How do you solve Partition Array for Maximum XOR and AND on LeetCode?

Partition Array for Maximum XOR and AND (LeetCode #3630) can be solved using Brute Force or Optimal Solution. The optimal approach is Optimal Solution with O(n) time complexity and O(1) space complexity. Key insight: XOR is maximized by including high-value bits.

What is the time complexity of Partition Array for Maximum XOR and AND?

The optimal solution for Partition Array for Maximum XOR and AND runs in O(n) time and uses O(1) space. We compute total XOR in O(n) and iterate through nums once, resulting in O(n) overall complexity.

What is the brute force solution for Partition Array for Maximum XOR and AND?
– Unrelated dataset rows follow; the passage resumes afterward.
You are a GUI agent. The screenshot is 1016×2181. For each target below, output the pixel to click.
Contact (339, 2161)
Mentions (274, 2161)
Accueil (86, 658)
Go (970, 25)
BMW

The brute force approach for Partition Array for Maximum XOR and AND is Brute Force, with O(n²) time complexity and O(1) space complexity. We can try every possible subset for B and calculate the corresponding XOR and AND values for A and C. This exhaustive search guarantees we find the maximum sum. The optimal Optimal Solution approach improves this to O(n).

What algorithm or data structure is used to solve Partition Array for Maximum XOR and AND?

Partition Array for Maximum XOR and AND uses the following concepts: Array, Math, Greedy, Bit Manipulation, Enumeration. The recommended patterns to study are: Bit Manipulation, Greedy.

What are the interview tips for Partition Array for Maximum XOR and AND?

Explain your thought process clearly. Consider edge cases like empty arrays. Practice bit manipulation problems.

What are common mistakes when solving Partition Array for Maximum XOR and AND?

Not considering empty subsequences. Confusing XOR and AND properties.

#3630

Partition Array for Maximum XOR and AND

Hard

ArrayMathGreedyBit ManipulationEnumerationBit ManipulationGreedy

LeetCode ↗

Approaches

Brute ForceOptimal

Complexity Comparison

	Brute Force	Optimal Solution★
Time	O(n²)	O(n)
Space	O(1)	O(1)

💡

Intuition

Time O(n)Space O(1)

By fixing B and calculating the XOR of the remaining elements, we can efficiently compute the maximum possible sum without checking all subsets.

⚙️

Algorithm

3 steps

1Step 1: Calculate the total XOR of all elements in nums.
2Step 2: Iterate through each element, treating it as part of B, and compute AND for B and XOR for A and C.
3Step 3: Keep track of the maximum sum encountered.

solution.py10 lines

1def maxPartition(nums):
2    total_xor = 0
3    for num in nums:
4        total_xor ^= num
5    max_sum = 0
6    for num in nums:
7        andB = num
8        xorA = total_xor ^ num
9        max_sum = max(max_sum, andB + xorA)
10    return max_sum

ℹ

Complexity note: We compute total XOR in O(n) and iterate through nums once, resulting in O(n) overall complexity.

1XOR is maximized by including high-value bits.
2AND is maximized by including elements with common bits.

Solutions and explanations are original Tejav content. Problem titles © LeetCode — use the LeetCode button above for the full problem statement.